*** Opening Task inputs ***
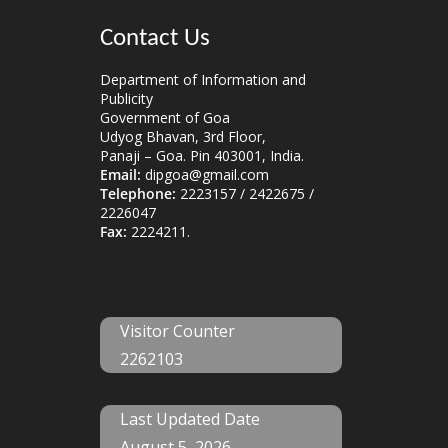
Contact Us
Department of Information and
Publicity
Government of Goa
Udyog Bhavan, 3rd Floor,
Panaji – Goa. Pin 403001, India.
Email:
dipgoa@gmail.com
Telephone:
2223157 / 2422675 /
2226047
Fax:
2224211.
Visitor Counter
2262103
Last Updated Date
August 5, 2026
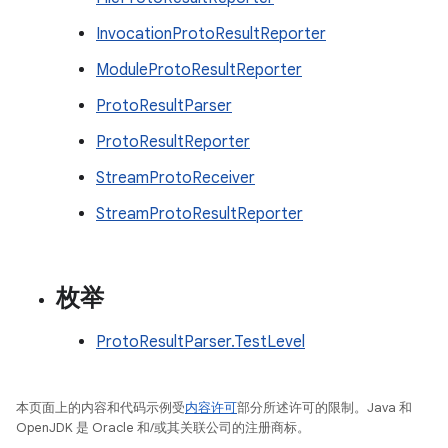
InvocationProtoResultReporter
ModuleProtoResultReporter
ProtoResultParser
ProtoResultReporter
StreamProtoReceiver
StreamProtoResultReporter
枚举
ProtoResultParser.TestLevel
本页面上的内容和代码示例受
内容许可
部分所述许可的限制。Java 和
OpenJDK 是 Oracle 和/或其关联公司的注册商标。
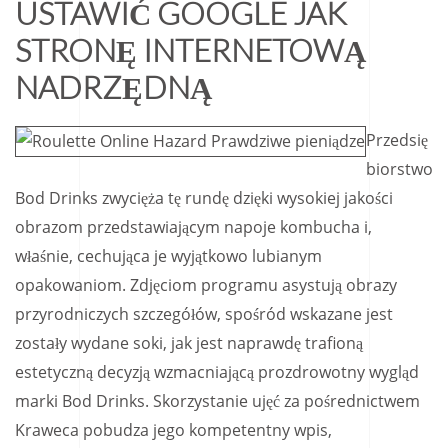
USTAWIĆ GOOGLE JAK
STRONĘ INTERNETOWĄ
NADRZĘDNĄ
Przedsię
biorstwo
Bod Drinks zwycięża tę rundę dzięki wysokiej jakości
obrazom przedstawiającym napoje kombucha i,
właśnie, cechująca je wyjątkowo lubianym
opakowaniom. Zdjęciom programu asystują obrazy
przyrodniczych szczegółów, spośród wskazane jest
zostały wydane soki, jak jest naprawdę trafioną
estetyczną decyzją wzmacniającą prozdrowotny wygląd
marki Bod Drinks. Skorzystanie ujęć za pośrednictwem
Kraweca pobudza jego kompetentny wpis,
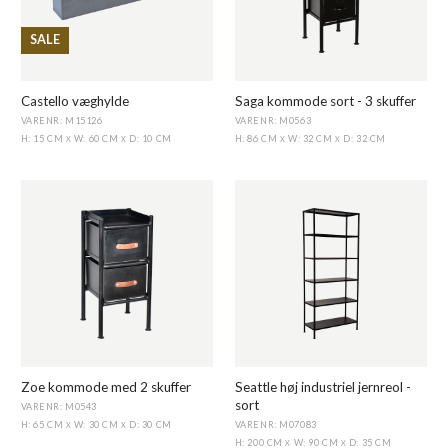
SALE
Castello væghylde
Saga kommode sort - 3 skuffer
VARENR: M15126
VARENR: M0563
H: 15 CM
W: 60 CM
D: 10 CM
H: 86 CM
W: 32 CM
D: 32 CM
X
X
X
X
Zoe kommode med 2 skuffer
Seattle høj industriel jernreol -
sort
VARENR: M0543
VARENR: M07083
H: 65 CM
W: 30 CM
D: 30 CM
X
X
H: 200 CM
W: 90 CM
D: 35 CM
X
X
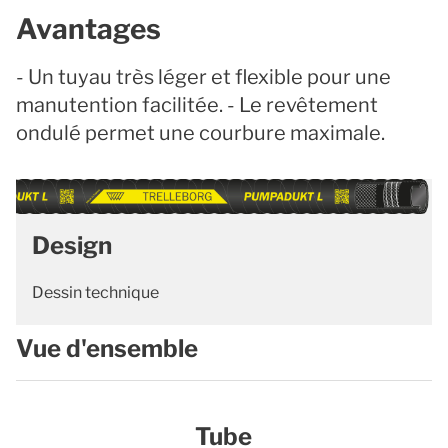
Avantages
- Un tuyau très léger et flexible pour une
manutention facilitée. - Le revêtement
ondulé permet une courbure maximale.
Design
Dessin technique
Vue d'ensemble
Tube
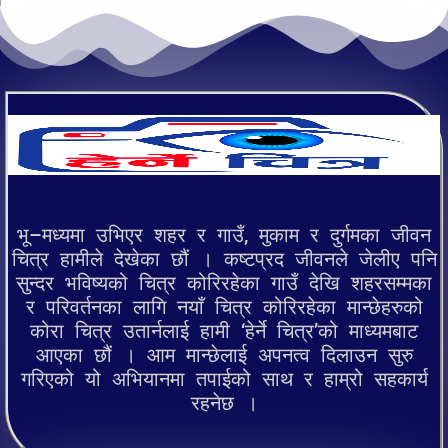
भू–मध्यमा उभिएर शहर र गाउँ, मुकाम र दुर्गमका जीवन
चित्र हामीले देखेका छौं । कष्टप्रद जीवनले जेलीए पनि
सुन्दर भविष्यको चित्र कोरिरहेका गाउँ देखि शहरसम्मका
र परिवर्तनका लागि नयाँ चित्र कोरिरहेका मान्छेहरुको
कोरा चित्र उतार्नलाई हामी ‘हेर्ने चित्र’को माध्यमबाट
आएका छौं । आम मान्छेलाई अपनत्व दिलाउन सुरु
गरिएको यो अभियानमा तपाईको साथ र हाम्रो सहकार्य
रहनेछ ।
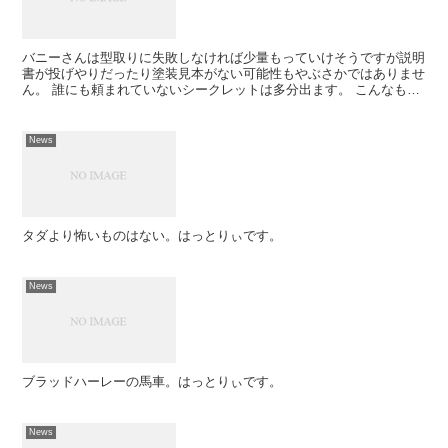
バニーさんは型取りに失敗しなければ少量もっていけそうですが説明
書が投げやりだったり塗装見本がない可能性もやぶさかではありませ
ん。 誰にも頼まれていないシークレットは多分出ます。 こんなもの
のために俺の年末が･･･奴ら、許せん。 あとゲストで...
News
タダより怖いものはない。はっとりぃです。
News
ブラッドハーレーの馬車。はっとりぃです。
News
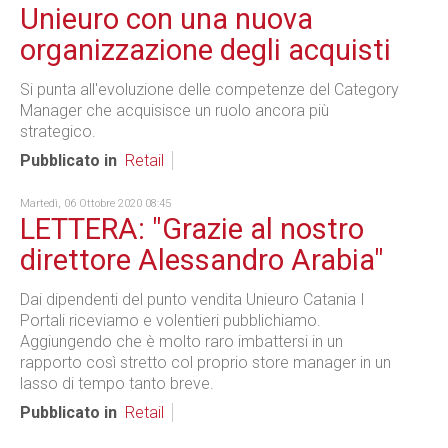
Unieuro con una nuova
organizzazione degli acquisti
Si punta all'evoluzione delle competenze del Category
Manager che acquisisce un ruolo ancora più
strategico.
Pubblicato in
Retail
Martedì, 06 Ottobre 2020 08:45
LETTERA: "Grazie al nostro
direttore Alessandro Arabia"
Dai dipendenti del punto vendita Unieuro Catania I
Portali riceviamo e volentieri pubblichiamo.
Aggiungendo che è molto raro imbattersi in un
rapporto così stretto col proprio store manager in un
lasso di tempo tanto breve.
Pubblicato in
Retail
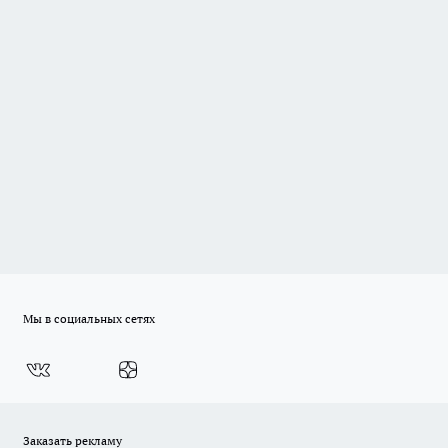
Мы в социальных сетях
Заказать рекламу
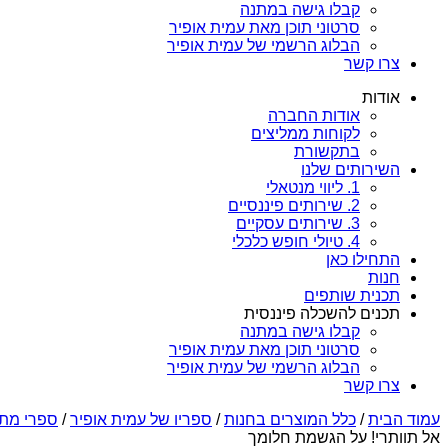
קבלו גישה במתנה
סרטוני תוכן מאת עמית אופיר
הבלוג הרשמי של עמית אופיר
צרו קשר
אודות
אודות החברה
לקוחות ממליצים
בתקשורת
השירותים שלנו
1. ליווי מנטאלי
2. שירותים פיננסיים
3. שירותים עסקיים
4. טיולי חופש כלכלי
התחילו כאן
חנות
תכנית שותפים
תכנים להשכלה פיננסית
קבלו גישה במתנה
סרטוני תוכן מאת עמית אופיר
הבלוג הרשמי של עמית אופיר
צרו קשר
עמוד הבית
/
כלל המוצרים בחנות
/
ספריו של עמית אופיר
/
ספרי מתנ
אל תוותרי! על הגשמת חלומך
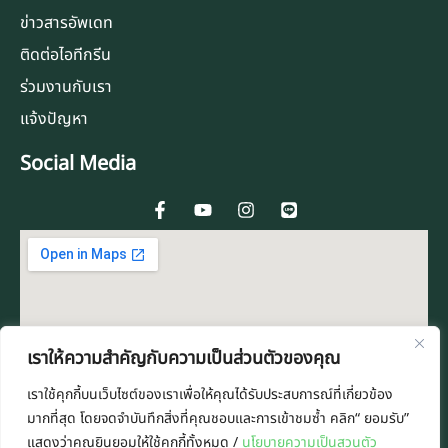
ข่าวสารอัพเดท
ติดต่อไอทีกรีน
ร่วมงานกับเรา
แจ้งปัญหา
Social Media
F
Y
I
L
a
o
n
i
c
u
s
n
e
t
t
e
b
u
a
o
b
g
o
e
r
k
a
-
m
f
เราให้ความสำคัญกับความเป็นส่วนตัวของคุณ
เราใช้คุกกี้บนเว็บไซต์ของเราเพื่อให้คุณได้รับประสบการณ์ที่เกี่ยวข้อง
มากที่สุด โดยจดจำบันทึกสิ่งที่คุณชอบและการเข้าชมซ้ำ คลิก“ ยอมรับ”
แสดงว่าคุณยินยอมให้ใช้คุกกี้ทั้งหมด /
นโยบายความเป็นสวนตัว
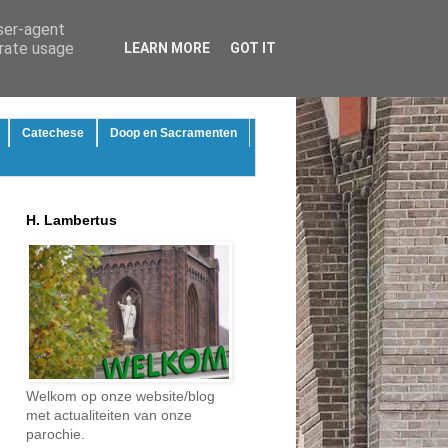
user-agent
erate usage
LEARN MORE
GOT IT
Catechese
Doop en Sacramenten
H. Lambertus
Welkom op onze website/blog
met actualiteiten van onze
parochie.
*** Closing Task inputs ***
» The task: The answer must be every line of the data that holds the word "VARENR".

» Answer space:
VARENR: M15126
VARENR: M0563
VARENR: M0543
VARENR: M07083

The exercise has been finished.